ABOUT THIS TASK:
Using the listing below, copy exactly the lines from the one containing "Domov (44, 378)" to the one containing "Flex (571, 431)", both lines included, and no others.

DATA FOR THE TASK:
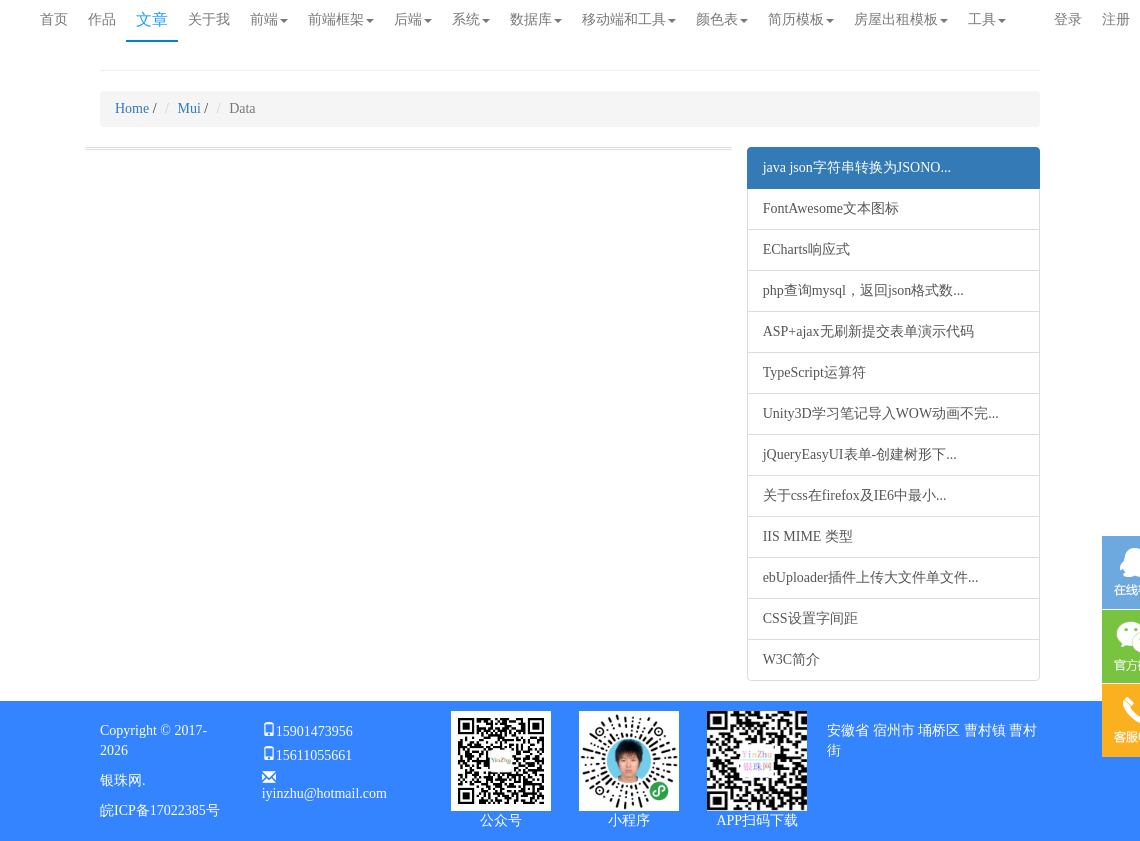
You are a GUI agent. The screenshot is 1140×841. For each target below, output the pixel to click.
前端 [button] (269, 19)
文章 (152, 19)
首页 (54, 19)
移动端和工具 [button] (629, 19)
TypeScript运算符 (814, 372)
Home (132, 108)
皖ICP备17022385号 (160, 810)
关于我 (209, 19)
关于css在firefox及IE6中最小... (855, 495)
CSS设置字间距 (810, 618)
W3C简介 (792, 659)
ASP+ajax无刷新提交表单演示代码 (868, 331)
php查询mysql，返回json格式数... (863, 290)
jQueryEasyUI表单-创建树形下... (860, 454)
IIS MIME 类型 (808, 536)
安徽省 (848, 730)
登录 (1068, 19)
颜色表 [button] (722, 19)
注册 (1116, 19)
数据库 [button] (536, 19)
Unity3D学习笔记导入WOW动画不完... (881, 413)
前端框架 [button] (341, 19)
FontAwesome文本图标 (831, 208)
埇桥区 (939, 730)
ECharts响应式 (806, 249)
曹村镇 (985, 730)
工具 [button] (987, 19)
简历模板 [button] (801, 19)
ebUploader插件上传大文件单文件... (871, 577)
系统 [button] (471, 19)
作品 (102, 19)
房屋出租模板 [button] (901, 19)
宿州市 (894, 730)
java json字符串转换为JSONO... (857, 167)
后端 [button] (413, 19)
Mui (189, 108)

* * *

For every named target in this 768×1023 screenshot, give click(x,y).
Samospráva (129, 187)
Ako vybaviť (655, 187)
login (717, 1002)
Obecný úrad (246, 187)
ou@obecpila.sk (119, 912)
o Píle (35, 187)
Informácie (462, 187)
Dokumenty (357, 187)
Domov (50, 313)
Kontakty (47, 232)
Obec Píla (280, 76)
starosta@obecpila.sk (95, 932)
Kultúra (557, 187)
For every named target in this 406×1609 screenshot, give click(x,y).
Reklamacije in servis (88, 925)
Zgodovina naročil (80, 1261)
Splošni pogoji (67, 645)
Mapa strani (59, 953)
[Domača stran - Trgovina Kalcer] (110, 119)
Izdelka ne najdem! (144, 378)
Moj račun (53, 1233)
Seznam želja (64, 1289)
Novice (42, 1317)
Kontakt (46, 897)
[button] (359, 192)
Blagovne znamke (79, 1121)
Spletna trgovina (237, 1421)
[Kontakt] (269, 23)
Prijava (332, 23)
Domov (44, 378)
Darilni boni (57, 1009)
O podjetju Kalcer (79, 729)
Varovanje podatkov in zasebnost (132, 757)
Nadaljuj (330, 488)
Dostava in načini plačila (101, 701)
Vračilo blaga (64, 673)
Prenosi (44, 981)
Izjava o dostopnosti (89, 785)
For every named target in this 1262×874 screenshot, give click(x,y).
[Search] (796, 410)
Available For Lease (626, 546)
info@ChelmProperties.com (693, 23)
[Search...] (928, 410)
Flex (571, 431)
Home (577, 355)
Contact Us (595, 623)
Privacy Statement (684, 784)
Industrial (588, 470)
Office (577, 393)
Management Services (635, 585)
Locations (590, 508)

RESPONSE BELOW:
Domov (44, 378)
Darilni boni (57, 1009)
O podjetju Kalcer (79, 729)
Varovanje podatkov in zasebnost (132, 757)
Nadaljuj (330, 488)
Dostava in načini plačila (101, 701)
Vračilo blaga (64, 673)
Prenosi (44, 981)
Izjava o dostopnosti (89, 785)
For every named target in this 1262×874 screenshot, give click(x,y).
[Search] (796, 410)
Available For Lease (626, 546)
info@ChelmProperties.com (693, 23)
[Search...] (928, 410)
Flex (571, 431)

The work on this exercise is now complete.